Here comes the first parameter this function can have: THE ITEM VALUE
( or the item in general cause it can be an object for example )

It can have more parameters related to this item, which i will put the MDN documentation link at the bottom so you can read more.

For Example:

const arr1 = [2, 3, 4, 9];
const arr2 = arr1.map((item) => {
      return item * 2;
});
console.log(arr2);          // output:  [4, 6, 8, 18]
console.log(arr1);          // output:  [2, 3, 4, 9]

As you can see, the arr1 didn’t change at all. Instead, we used the map function to take each item on the arr1 array and then doubled its value and return which indicate that this is the final result that should be stored in the new array arr2 for this item.

Last Example to help you on your issue:

const arrOfObjects = [
    {
     "Title": "Inception",
     "Runtime": "148 min",
     "imdbRating": "8.8"
    }, 
    {
     "Title": "Interstellar",
     "Runtime": "169 min",
     "imdbRating": "8.6"
    }
]

Now I have an array containing two objects. So what if i want to create a new array also with two objects but with the Title and Runtime properties only but with different names for example the Title is name and Runtime is duration ?

Well, as long as it’s an array I can use the map array method as I think now we know how to use it.

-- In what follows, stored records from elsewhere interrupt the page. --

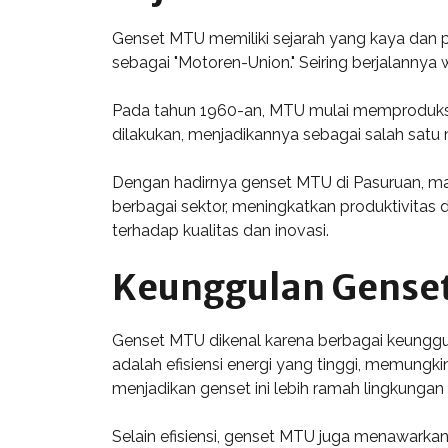
Genset MTU memiliki sejarah yang kaya dan pa
sebagai "Motoren-Union." Seiring berjalanny
Pada tahun 1960-an, MTU mulai memproduksi g
dilakukan, menjadikannya sebagai salah satu 
Dengan hadirnya genset MTU di Pasuruan, mas
berbagai sektor, meningkatkan produktivitas
terhadap kualitas dan inovasi.
Keunggulan Gense
Genset MTU dikenal karena berbagai keunggu
adalah efisiensi energi yang tinggi, memungk
menjadikan genset ini lebih ramah lingkungan
Selain efisiensi, genset MTU juga menawarka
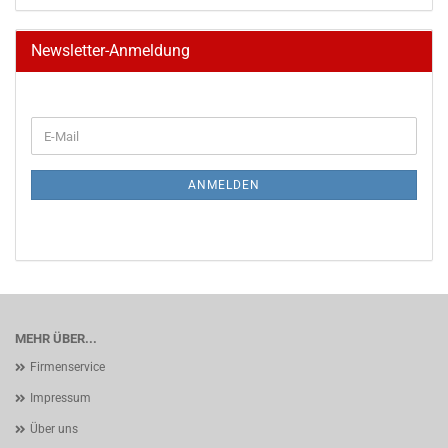
Newsletter-Anmeldung
WEITER
E-
ZUR
Mail
NEWSLETTER-
ANMELDUNG
ANMELDEN
MEHR ÜBER...
Firmenservice
Impressum
Über uns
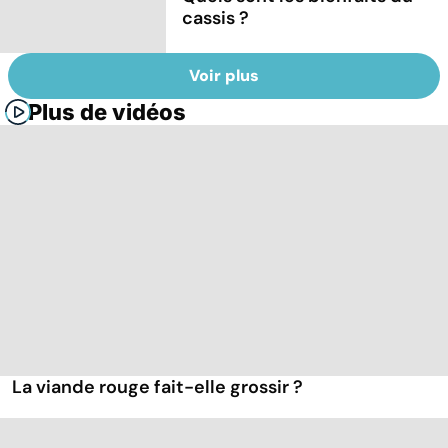
cassis ?
Voir plus
Plus de vidéos
La viande rouge fait-elle grossir ?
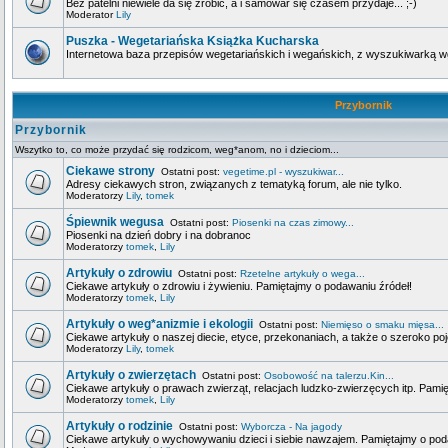
Bez patelni niewiele da się zrobić, a i samowar się czasem przydaje... ;-)
Moderator
Lily
Puszka - Wegetariańska Książka Kucharska
Internetowa baza przepisów wegetariańskich i wegańskich, z wyszukiwarką wg 
Przybornik
Przybornik
Wszytko to, co może przydać się rodzicom, weg*anom, no i dzieciom...
Ciekawe strony
Ostatni post:
vegetime.pl - wyszukiwar...
Adresy ciekawych stron, związanych z tematyką forum, ale nie tylko.
Moderatorzy
Lily
,
tomek
Śpiewnik wegusa
Ostatni post:
Piosenki na czas zimowy...
Piosenki na dzień dobry i na dobranoc
Moderatorzy
tomek
,
Lily
Artykuły o zdrowiu
Ostatni post:
Rzetelne artykuły o wega...
Ciekawe artykuły o zdrowiu i żywieniu. Pamiętajmy o podawaniu źródeł!
Moderatorzy
tomek
,
Lily
Artykuły o weg*anizmie i ekologii
Ostatni post:
Niemięso o smaku mięsa...
Ciekawe artykuły o naszej diecie, etyce, przekonaniach, a także o szeroko poj
Moderatorzy
Lily
,
tomek
Artykuły o zwierzętach
Ostatni post:
Osobowość na talerzu.Kin...
Ciekawe artykuły o prawach zwierząt, relacjach ludzko-zwierzęcych itp. Pami
Moderatorzy
tomek
,
Lily
Artykuły o rodzinie
Ostatni post:
Wyborcza - Na jagody
Ciekawe artykuły o wychowywaniu dzieci i siebie nawzajem. Pamiętajmy o pod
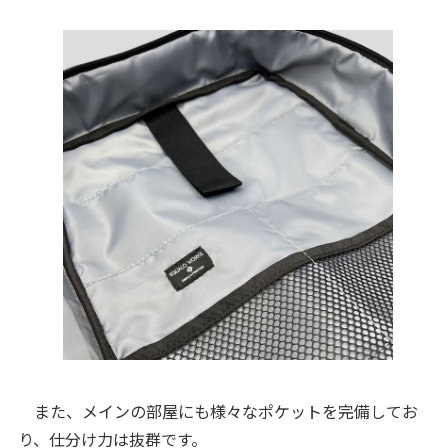
また、メインの部屋にも様々なポケットを完備してお
り、仕分け力は抜群です。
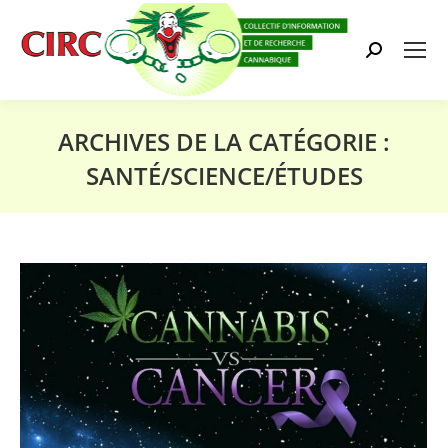
Search:
ARCHIVES DE LA CATÉGORIE :
SANTÉ/SCIENCE/ÉTUDES
Vous êtes ici :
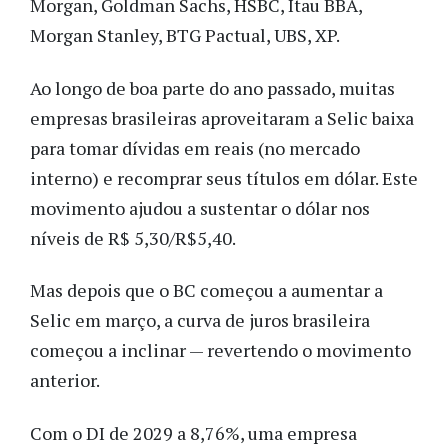
Morgan, Goldman Sachs, HSBC, Itau BBA,
Morgan Stanley, BTG Pactual, UBS, XP.
Ao longo de boa parte do ano passado, muitas
empresas brasileiras aproveitaram a Selic baixa
para tomar dívidas em reais (no mercado
interno) e recomprar seus títulos em dólar. Este
movimento ajudou a sustentar o dólar nos
níveis de R$ 5,30/R$5,40.
Mas depois que o BC começou a aumentar a
Selic em março, a curva de juros brasileira
começou a inclinar — revertendo o movimento
anterior.
Com o DI de 2029 a 8,76%, uma empresa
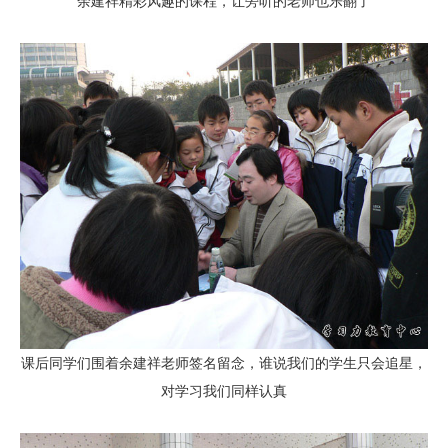
余建祥精彩风趣的课程，让旁听的老师也乐翻了
课后同学们围着余建祥老师签名留念，谁说我们的学生只会追星，
对学习我们同样认真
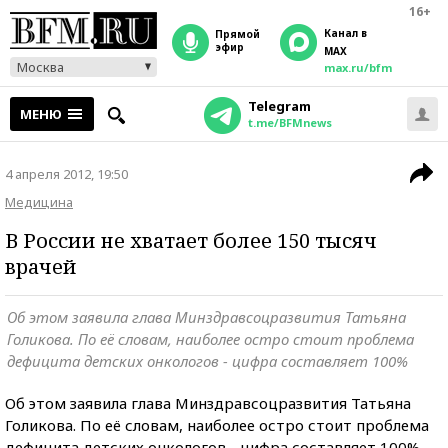
16+
Канал в
прямой
эфир
MAX
Москва
max.ru/bfm
Telegram
МЕНЮ
t.me/BFMnews
4 апреля 2012, 19:50
Медицина
В России не хватает более 150 тысяч
врачей
Об этом заявила глава Минздравсоцразвития Татьяна
Голикова. По её словам, наиболее остро стоит проблема
дефицита детских онкологов - цифра составляет 100%
Об этом заявила глава Минздравсоцразвития Татьяна
Голикова. По её словам, наиболее остро стоит проблема
дефицита детских онкологов - цифра составляет 100%,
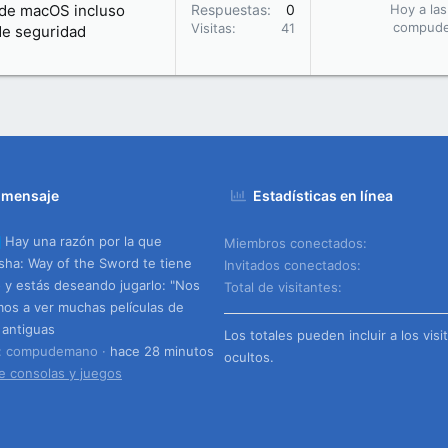
 de macOS incluso
Respuestas
0
Hoy a las
compud
Visitas
41
 de seguridad
 mensaje
Estadísticas en línea
Hay una razón por la que
Miembros conectados
ha: Way of the Sword te tiene
Invitados conectados
o y estás deseando jugarlo: "Nos
Total de visitantes
os a ver muchas películas de
 antiguas
Los totales pueden incluir a los visi
o: compudemano
hace 28 minutos
ocultos.
e consolas y juegos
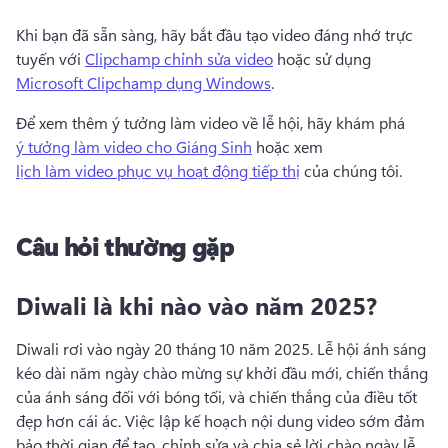
Khi bạn đã sẵn sàng, hãy bắt đầu tạo video đáng nhớ trực 
tuyến với 
Clipchamp chỉnh sửa video
 hoặc sử dụng 
Microsoft Clipchamp dụng Windows
. 
Để xem thêm ý tưởng làm video về lễ hội, hãy khám phá 
ý tưởng làm video cho Giáng Sinh
 hoặc xem 
lịch làm video phục vụ hoạt động tiếp thị
 của chúng tôi. 
Câu hỏi thường gặp
Diwali là khi nào vào năm 2025?
Diwali rơi vào ngày 20 tháng 10 năm 2025. 
Lễ hội ánh sáng 
kéo dài năm ngày chào mừng sự khởi đầu mới, chiến thắng 
của ánh sáng đối với bóng tối, và chiến thắng của điều tốt 
đẹp hơn cái ác. 
Việc lập kế hoạch nội dung video sớm đảm 
bảo thời gian để tạo, chỉnh sửa và chia sẻ lời chào ngày lễ. 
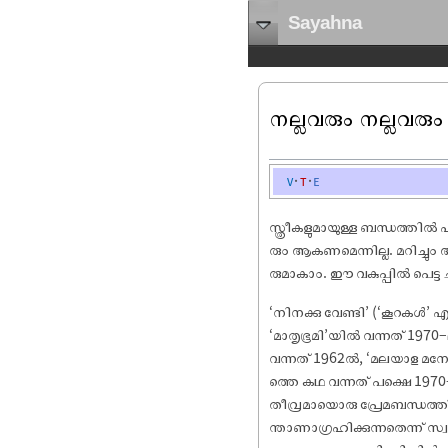
Sayahna
നല്ലവരും നല്ലവരും
v
t
e
സ്ത്രീകളുമായുള്ള ബന്ധത്തിൽ 
രും ആകണമെന്നില്ല. മറിച്ചും
രുമാകാം. ഈ വകുപ്പിൽ പെട്ട 
‘നിനക്കു വേണ്ടി’ (‘കൂറകൾ’
‘മാതൃഭൂമി’യിൽ വന്നത് 1970–
വന്നത് 1962ൽ, ‘മലയാള മനോരമ
ത്തെ കഥ വന്നത് പക്ഷെ 1970
തീവ്രമായൊരു പ്രേമബന്ധത്
ന്താണാഗ്രഹിക്കുന്നതെന്ന് സ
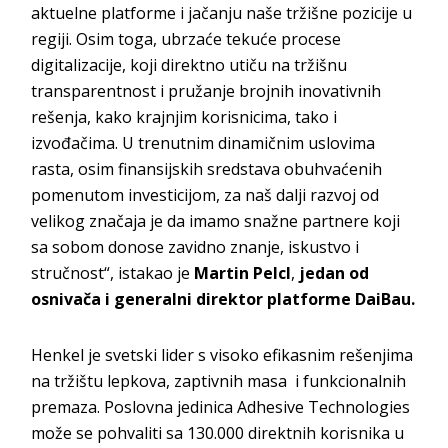
aktuelne platforme i jačanju naše tržišne pozicije u
regiji. Osim toga, ubrzaće tekuće procese
digitalizacije, koji direktno utiču na tržišnu
transparentnost i pružanje brojnih inovativnih
rešenja, kako krajnjim korisnicima, tako i
izvođačima. U trenutnim dinamičnim uslovima
rasta, osim finansijskih sredstava obuhvaćenih
pomenutom investicijom, za naš dalji razvoj od
velikog značaja je da imamo snažne partnere koji
sa sobom donose zavidno znanje, iskustvo i
stručnost“, istakao je
Martin Pelcl
,
jedan od
osnivača i generalni direktor platforme DaiBau.
Henkel je svetski lider s visoko efikasnim rešenjima
na tržištu lepkova, zaptivnih masa i funkcionalnih
premaza. Poslovna jedinica Adhesive Technologies
može se pohvaliti sa 130.000 direktnih korisnika u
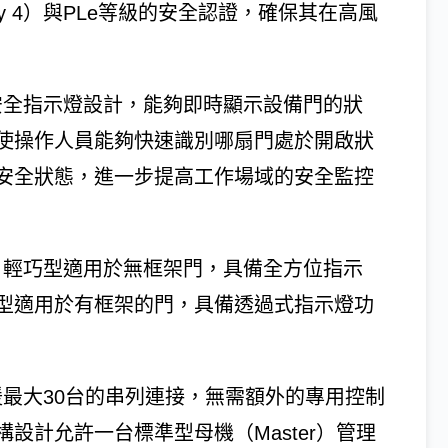
ry 4）與PLe等級的安全認證，確保其在高風
安全指示燈設計，能夠即時顯示設備門的狀
使操作人員能夠快速識別哪扇門處於開啟狀
安全狀態，進一步提高工作場域的安全監控
。輕巧型適用於無框架門，具備全方位指示
型適用於有框架的門，具備透過式指示燈功
援最大30台的串列連接，無需額外的專用控制
設計允許一台標準型母機（Master）管理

const newArr = arrOfObjects.map((movie) => {
     return { 
             "name": movie["Title"],
             "duration": movie["Runtime"]
            }
})
console.log(newArr);      

// output: 
[
  {
    "name": "Inception",
    "duration": "148 min"
  },
  {
    "name": "Interstellar",
    "duration": "169 min"
  }
]

Now you are taking each item in that array which is an object this time not a number.

Read more: MDN documentation

Thanks. I was struggling to work out how to iterate everything into an object, but it seems like the second part of callback function is similar to declaring an normal object (ie using curly braces), just with item["property"] instead of the where the value would usually be. I didn’t know you could do that, as I thought you could only use the parts relevant to the callback, so that’s where I was getting stuck.